For those of you who are in Texas, this is for you. You see, the power grid in the eastern part of the United States is interconnected.
So if you’re east of the Rockies, everybody’s on the same grid, and people can pump power from one zone to another without a problem. Texas, however, is on its own. Texas does not like regulation at the federal level at all, in case you didn’t know. And, sometimes this works for them and sometimes it doesn’t. And this weekend we’re going to find out what it is.
The issue is, kind of 2 or 3 fold. Number one, if you get ice, ice lands on the power lines. The power lines weigh more. Sometimes they snap. Number two, in times of extreme temperature variation, like a high cold front, people are going to be using a lot more energy than they would normally.
So there’s a lot more stress on the system in general. And then third and freezing temperatures, natural gas production can be interrupted. A lot of natural gas fields bring up a little bit of water as a side effect and ends up in the pipes. And if the temperature drops enough, that will turn into ice, and eventually they’ll clog and freeze.
So if you remember to a winter storm we had a few years ago, I think was 2021. The area around Dallas got so bad that the pipelines were frozen solid, and they basically had to deliberately ignore all safety regulations and go out there with blowtorches and heat up the ice so that the energy would flow. This cold front is both better and worse than that one.
Better in that it is not going to last as long.
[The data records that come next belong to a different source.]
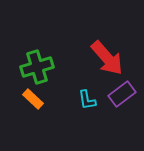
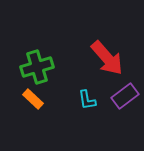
purple rectangle: moved 3 px right, 2 px down
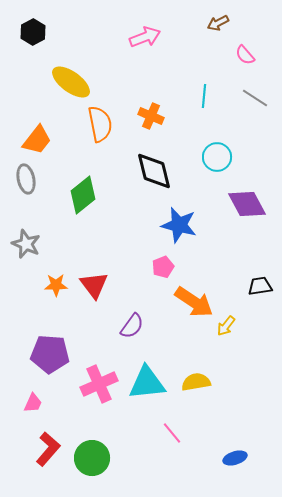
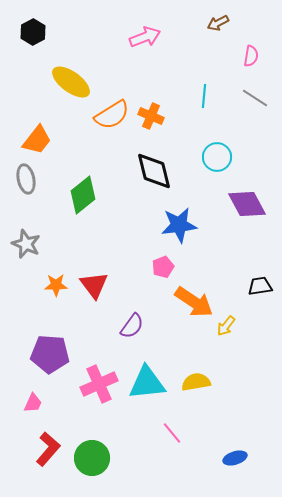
pink semicircle: moved 6 px right, 1 px down; rotated 130 degrees counterclockwise
orange semicircle: moved 12 px right, 9 px up; rotated 69 degrees clockwise
blue star: rotated 21 degrees counterclockwise
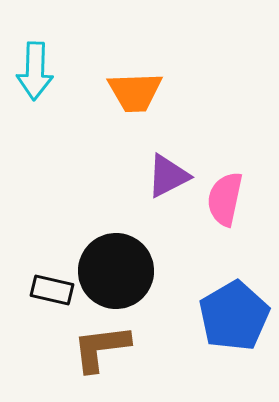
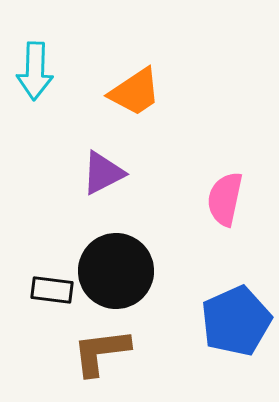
orange trapezoid: rotated 32 degrees counterclockwise
purple triangle: moved 65 px left, 3 px up
black rectangle: rotated 6 degrees counterclockwise
blue pentagon: moved 2 px right, 5 px down; rotated 6 degrees clockwise
brown L-shape: moved 4 px down
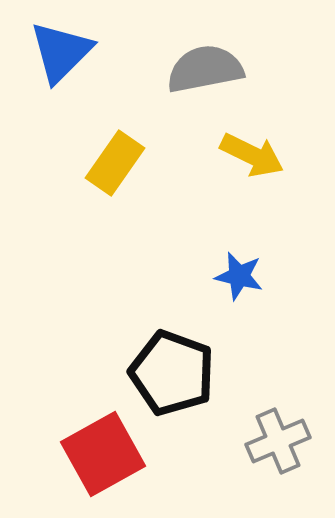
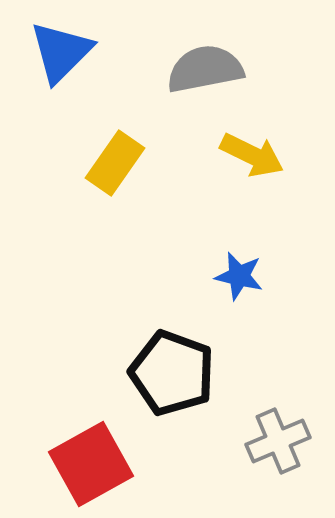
red square: moved 12 px left, 10 px down
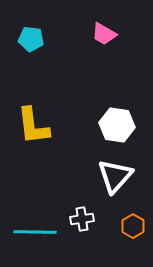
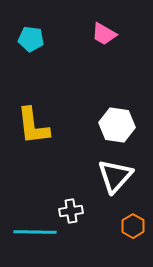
white cross: moved 11 px left, 8 px up
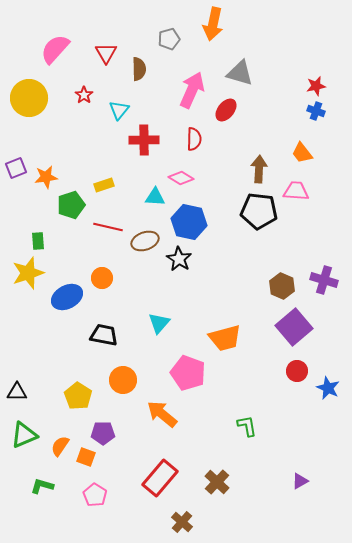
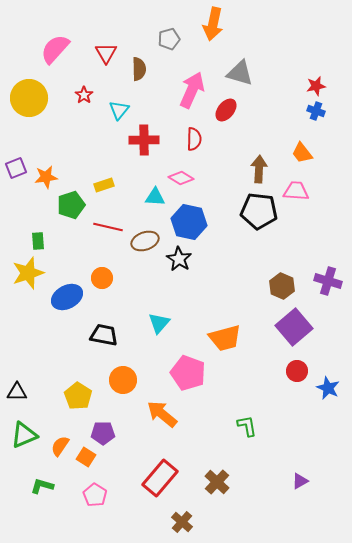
purple cross at (324, 280): moved 4 px right, 1 px down
orange square at (86, 457): rotated 12 degrees clockwise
We’re probably only going to have subfreezing temperatures in Texas for 2 or 3, maybe at most four days. Number two, Texas has made a lot of advances since then in making their system more stable, both at the grid level and at the production level. More pipelines are buried, for example, because if you just put your pipe under six inches of dirt, that insulation is probably going to be enough.
Not a real crazy thing here. Almost everywhere in the United States that produces petroleum puts them underground. Texas was really unique because it just never really got cold enough for them to care. Now they do. Third, there are three different production regions in Texas, and it’s really going to depend upon what happens with the ice line here. the biggest one around the Dallas Fort Worth area is called the Barnett Shale. It’s almost exclusively natural gas. It is the primary source of energy for most of the region’s natural gas power plants. If we get ice in the Dallas area, but not lots of subfreezing temperatures along it, as long as it stays above, like 2025, we’ll be okay.
That’ll probably be fine. Further south is Eagle Ford. Now, usually Eagle Ford, because it’s East of San Antonio stays warm enough that there. No, this is an issue. It’s unclear if that’s how it’s going to be this time. Probably they’ll get a lot of ice. Ice is not a big problem for pipelines, because it’s not cold enough to freeze the inside, and it just makes things very uncomfortable. So you could have high traffic incidents in San Antonio. While this is going on. Don’t drive in Texas if there’s ice because oh my God, they don’t know how to drive anything that’s not dry.
Third one is the Permian that’s out west, Odessa, Midland, getting into New Mexico. That one’s probably going to be fine.
A quirk of this particular storm is it’s blowing down from Alberta on the east side of the Rockies. And when you get down towards that part of Texas in New Mexico. Yes, you’re still to the east of the Rockies, but the Gulf Stream starts pushing everything further east. So it’s kind of like a hurricane in reverse, if you will.
So while those areas are expected to be cold, they’re not as expected to get as cold or for as long, which would suggest that the largest oil natural gas producing basin in the country, the Permian Basin, is probably going to be able to maintain operations. So none of this is risk free. We’re probably going to have some sporadic power outages, but between the improvements and the dynamics of this specific storm, it looks like we’re not going to be looking at mass blackout events.
And that’s a good day.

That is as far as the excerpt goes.